On the basis of its conclusion that Fincher misrepresented his financial eligibility for court appointed counsel, the district court seeks a remand for resentencing. In light of our conclusion that the district court must conduct a more searching inquiry into Fincher's eligibility for court appointed counsel, we decline the request for remand. Moreover, it is questionable whether we have jurisdiction to remand in the absence of an appeal or cross-appeal from the government, or whether the district court has jurisdiction to resentence a defendant in the absence of statutory authority to do so. See Greenlaw v. United States, ___ U.S. ___, 128 S.Ct. 2559, 171 L.Ed.2d 399 (2008) (holding that a circuit court cannot increase a defendant's sentence without a government appeal or cross-appeal); United States v. Ross, 245 F.3d 577, 585-86 (6th Cir.2001) (district court may not resentence defendant without statutory authority); see also United States v. Sadler, 234 F.3d 368, 373-74 (8th Cir.2000) (a district court's "change of heart as to the appropriateness of the sentence, rather than a correction in the application of the guidelines," is not the type of "clear error" that can be corrected under Rule 35(c) (internal quotation and citation omitted)); cf. United States v. Fortino, No. 07-3476, 2008 WL 2388893, ___ Fed. Appx. ____ (8th Cir. June 13, 2008) (per curiam).

V. Conclusion

The conviction is affirmed. The order directing Fincher to reimburse the United States Treasury $8,357.55 for the legal services he received pursuant to the Criminal Justice Act is vacated and the case is remanded the district court for further proceedings consistent with the views set forth in this opinion.


1. At trial, Fincher's Second Amendment argument focused on his claim of right to possess the guns because they are military weapons and he is a member of the militia and not a claim of an individual right to possess a machine gun or unregistered sawed-off shotgun.

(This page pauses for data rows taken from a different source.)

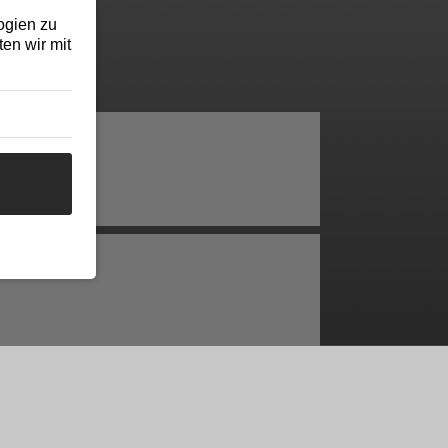
ogien zu
en wir mit
mieren.
ist bereits montiert.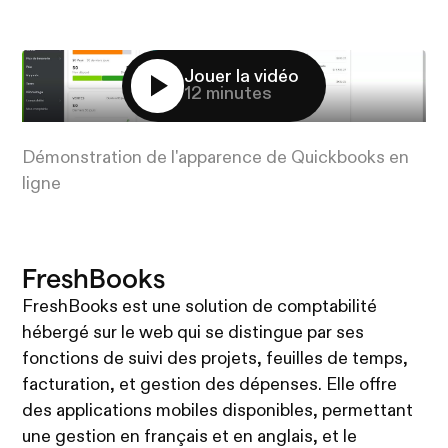
Jouer la vidéo
12 minutes
Démonstration de l'apparence de Quickbooks en
ligne
FreshBooks
FreshBooks est une solution de comptabilité
hébergé sur le web qui se distingue par ses
fonctions de suivi des projets, feuilles de temps,
facturation, et gestion des dépenses. Elle offre
des applications mobiles disponibles, permettant
une gestion en français et en anglais, et le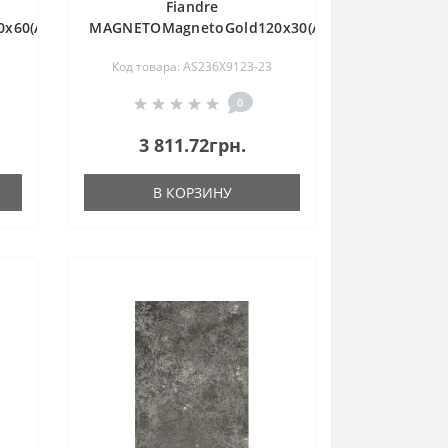
Fiandre
x60(AS236X964)
MAGNETOMagnetoGold120x30(AS236X9123)
Код товара: AS236X9123-23
0
3 811.72грн.
В КОРЗИНУ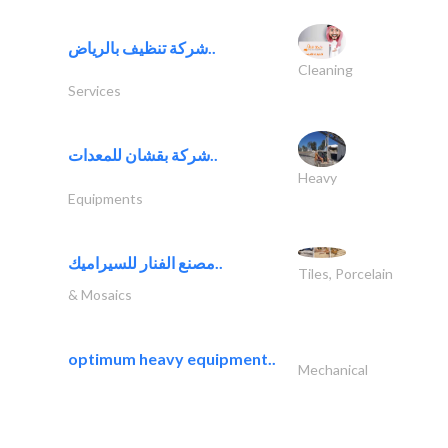
شركة تنظيف بالرياض..
Cleaning
Services
شركة بقشان للمعدات..
Heavy
Equipments
مصنع الفنار للسيراميك..
Tiles, Porcelain
& Mosaics
optimum heavy equipment..
Mechanical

Nevertheless, we think it is clear that even if Fincher had made the latter argument at trial, his possession of the guns is not protected under Heller.
2. We note that the Supreme Court did not address the question whether the Second Amendment is incorporated through the Fourteenth Amendment and thus applicable to the states.
3. In its July 27, 2007, order, the district court noted that it should have conducted a investigation beyond Fincher's financial affidavit before it initially appointed him counsel. Fincher, 2007 WL 2177062, at *7. Nevertheless, the district court reasoned that the defendant has the burden of establishing financial eligibility for court appointed counsel and that Fincher did not meet this burden and in fact misrepresented his financial eligibility by listing the 120 acres as having an unknown value when, in fact, he knew that real estate in the same area had recently sold for between $2,000 and $4,000 an acre. See id. (citing United States v. Lefkowitz, 125 F.3d 608 (8th Cir.1997)).
4. Generally, cases in which a defendant's ineligibility for court appointed counsel has been affirmed are based upon the defendant's income and cash flow, not a requirement that the defendant sell his homestead to facilitate the payment of defense costs. See, e.g., Lefkowitz, 125 F.3d at 621 (defendant had recently spent several hundred thousand dollars on other attorney's fees and personal expenses and district court found defendant's own testimony of indigence to be lacking credibility); United States v. Harris, 707 F.2d 653, 661 (2d Cir. 1983) (district court found that defendant had "substantial income" in the past two years and might have had other undisclosed income); United States v. Wetzel, 488 F.2d 153, 157 (8th Cir. 1973) (affirming reimbursement order (for about $350) because defendant received $19,000 for the sale of cattle and owned real estate (the opinion provides no indication that the real estate was defendant's homestead)).